Marysol Medina, Rite Track program manager, explained the reason for the open house was to help the community understand how lives the lives of wayward youth can be improved. It is typical there is a negative bias about Rite Track due to who they help, but their clients are vulnerable children who need guidance and counseling, she said.
"With positive reinforcement and behavior modification we can really help students to flourish into the positive, contributing members (of society) they were meant to be in the first place," said Medina. "We need to guide and mentor them because they are our future."
William Large, Rite Track program director, said the youth programs are about achieving long-term results.
"It's a cliché, but it really does take a village to become a better community," he said. "We don't want to just offer services but we want to become a part of the community. We've helped kids for over 10 years and every year we've gotten better.
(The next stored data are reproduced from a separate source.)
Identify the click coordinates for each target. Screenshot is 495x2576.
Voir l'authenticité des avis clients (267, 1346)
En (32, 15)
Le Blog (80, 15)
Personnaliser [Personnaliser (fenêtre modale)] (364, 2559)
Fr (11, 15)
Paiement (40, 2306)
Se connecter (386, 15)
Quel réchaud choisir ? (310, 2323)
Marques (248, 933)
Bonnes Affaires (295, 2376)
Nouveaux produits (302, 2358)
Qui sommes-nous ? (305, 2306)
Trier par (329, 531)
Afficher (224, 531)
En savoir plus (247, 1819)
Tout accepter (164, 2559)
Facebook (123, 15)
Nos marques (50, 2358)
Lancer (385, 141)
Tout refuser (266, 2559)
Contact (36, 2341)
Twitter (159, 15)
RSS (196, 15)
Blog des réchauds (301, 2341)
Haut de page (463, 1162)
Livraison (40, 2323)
But it is only because of our collaborations."
Dan Prince, Imperial County chief probation officer, noted Rite Track necessarily has a close relationship with his department.
"It's really about forming partnerships," he said. "Our department and Rite Track are joined at the hip. We use our resources to help support them. And we're very appreciative of Marysol and her staff for all the success they've achieved in the last 10 years."
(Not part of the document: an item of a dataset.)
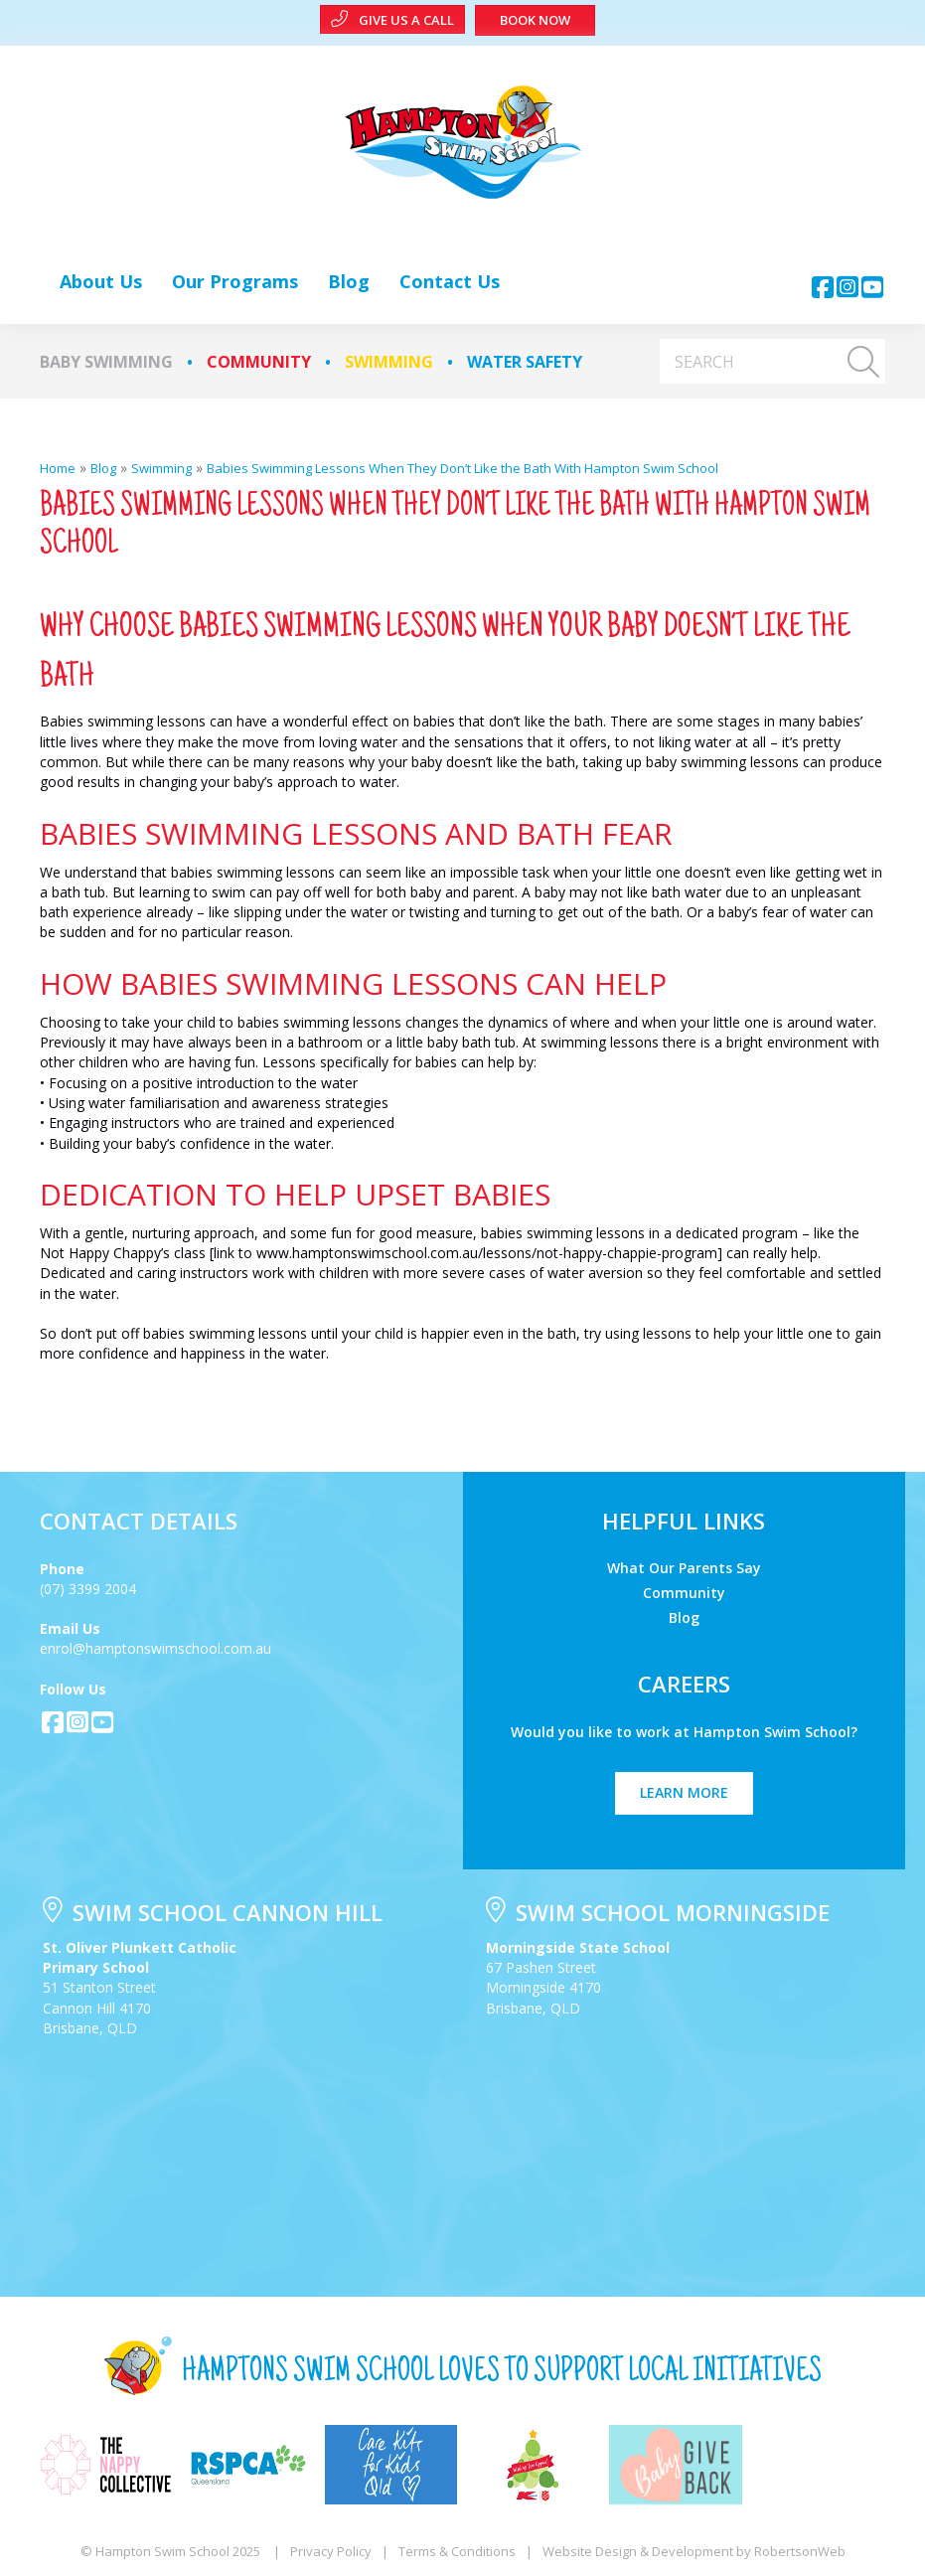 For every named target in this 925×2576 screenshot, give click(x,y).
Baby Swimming (106, 362)
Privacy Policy (331, 2551)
Gina Estrada is a parent of another Rite Track success story--her 15-year-old son, Omar. Estrada, a single parent since her divorce, was working 14 hour days as a Best Buy connections manager and was focused on earning the bread and butter but not on her children, she conceded. Omar became truant and when at school got involved with fighting.
"I asked Omar what I could do," Estrada recalled. "He said he needed my support and time. I wanted to put him on the right path but nothing will change until we change ourselves. Thanks to Rite Track, they've gone above and beyond."
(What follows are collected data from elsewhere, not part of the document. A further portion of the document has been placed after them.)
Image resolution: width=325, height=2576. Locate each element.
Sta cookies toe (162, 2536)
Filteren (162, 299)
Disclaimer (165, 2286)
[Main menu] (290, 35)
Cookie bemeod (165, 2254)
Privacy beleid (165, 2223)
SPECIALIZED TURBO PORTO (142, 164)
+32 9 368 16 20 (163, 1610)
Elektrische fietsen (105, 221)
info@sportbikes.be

Estrada got a new job managing a house for developmentally disabled adults, working the evening shift and devotes her days mentoring her children. Omar this past year has had perfect school attendance and a grade-point average of 3.2.
Julieta, who revealed she thought Rite Track initially was a waste of her time, said she now sees its value.
"I felt like quitting at times but they encouraged me to better myself," remembered Julieta. "This program is super helpful. You learn to use your time wisely. I thank the staff for helping me learn. If it had not been for the program I would not have succeed."